> [WHAT YOU SHOULD DO]:
If pictures are present, leave them out, and copy the data word for word.
━━━━━━━━━━━━━━━━━━━━━━━━━━━━━━
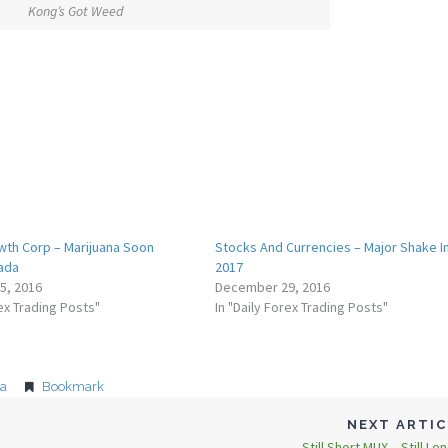
Kong’s Got Weed
th Corp – Marijuana Soon
Stocks And Currencies – Major Shake I
nada
2017
5, 2016
December 29, 2016
rex Trading Posts"
In "Daily Forex Trading Posts"
na
Bookmark
NEXT ARTI
Still Short MUX – Still Lo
━━━━━━━━━━━━━━━━━━━━━━━━━━━━━━
> [OUTPUT FOR THIS EXERCISE]:
Kong’s Got Weed
th Corp – Marijuana Soon
Stocks And Currencies – Major Shake I
nada
2017
5, 2016
December 29, 2016
rex Trading Posts"
In "Daily Forex Trading Posts"
na
Bookmark
NEXT ARTI
Still Short MUX – Still Lo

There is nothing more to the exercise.